Abductions have been used as a political tool by rival groups and states to pursue their agendas for years. However, abductions have always been regarded as a violation of human rights especially under modern democracy and rule of law.
Constitutions provide for all fundamental rights including the right to free speech, association and dissent — until and unless the free speech does not violate rights of others. Why is it then that states and non-state actors resort to abductions in the presence of law and established institutions?
In the case of states, they opt for such acts if they are aware their purpose cannot be achieved through law; or if the state is insecure and so desperate that it cannot wait for the law to take its due course.
Almost all of us know someone who has gone missing, allegedly by the state, in our surroundings, especially in the Federally Administered Tribal Areas, Balochistan and Khyber Pakhtunkhwa. The purpose here is not to defend the alleged acts or worldview of the abducted, but the process which they are subjected to, and the torment their families experience.

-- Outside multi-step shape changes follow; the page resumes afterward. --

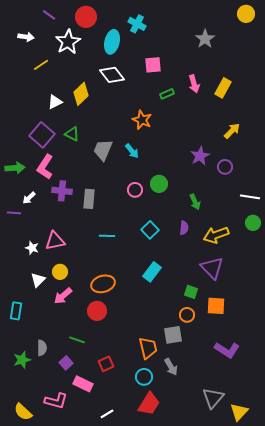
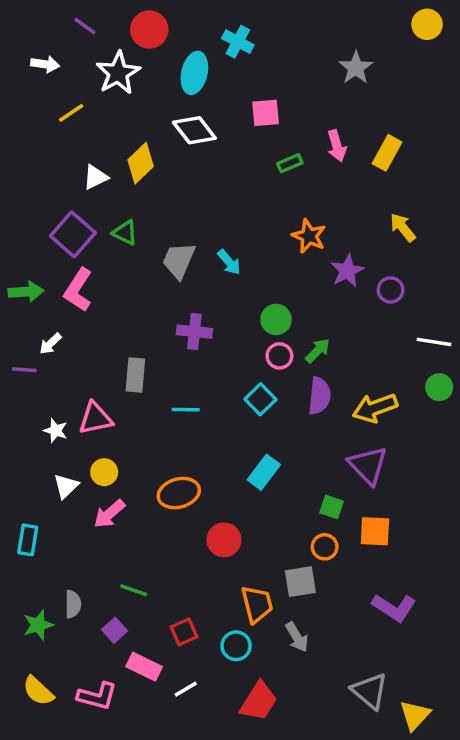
orange star: (142, 120) -> (309, 236), moved
yellow arrow: (232, 131) -> (403, 227), turned -84
pink circle: (135, 190) -> (279, 356), moved
purple cross: (62, 191) -> (194, 332), moved
gray rectangle: (89, 199) -> (135, 375), moved
green arrow: (195, 202) -> (318, 351), moved, turned -112
purple semicircle: (184, 228) -> (319, 396), size x1.5
red circle: (97, 311) -> (224, 540), moved
cyan circle: (144, 377) -> (236, 646), moved
gray triangle: (213, 398) -> (370, 691), turned -30
yellow semicircle: (23, 412) -> (38, 691), moved
white line: (107, 414) -> (186, 689), moved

The irony lies in the general sense of apathy mixed with fear among the society which prevents them to speak out for the abducted. Perhaps, the missing persons and their families were waging a struggle on their own, and others would only accompany them if they suffer the same fate. Otherwise, no sensible and rational citizen would indulge in these risky affairs — even if they happen to be their elected representatives in the parliament.
The state has transformed into a totalitarian regime practicing the time-tested tools of repression. A look at the catalogue of those gone missing will reveal that they were not mediocrities — they raised their voices and walked their talk for whatever they believed in. The militants in the name of religion, the Baloch youth and the liberal bloggers can be distinctly categorised as poles apart in their beliefs, yet there is much common between them.

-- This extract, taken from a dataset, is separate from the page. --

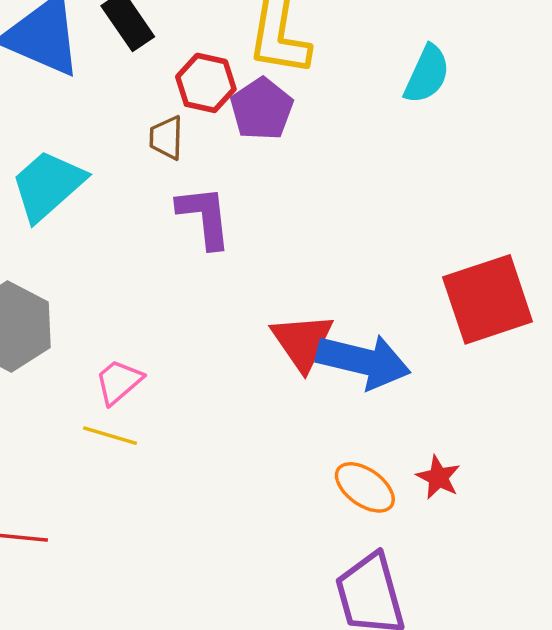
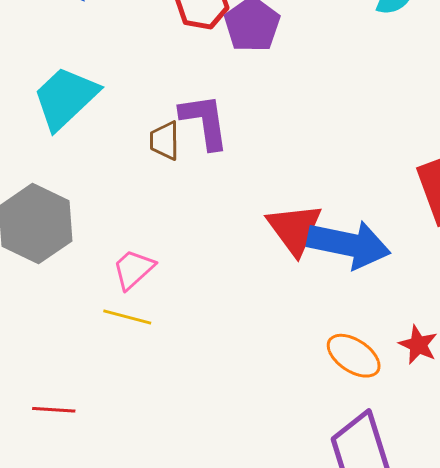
brown trapezoid: (166, 138) -> (165, 141), moved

Without delving into their beliefs and strategies, it’s important to emphasise that they were proactive personalities not allowed much space in the present political atmosphere. They wanted to crack the status quo in the particular place which suited their worldview. The authoritarian state wouldn’t allow it and hence they would opt for other means that were not palatable to the sensitive state.
There will always be dissenting opinions and actions which states find repulsive, but sane states have a mechanism in place to either incorporate the dissenting views into their discourse or a judicial process to keep the dissent in check.
However, our state would overreact and consequently override all norms of ethics and law. Such tactics, no doubt, work like a tranquiliser for the anxiety-ridden state and lend short-term relief through which the state feels it has thwarted a panic attack, and now it can at least sleep through the night.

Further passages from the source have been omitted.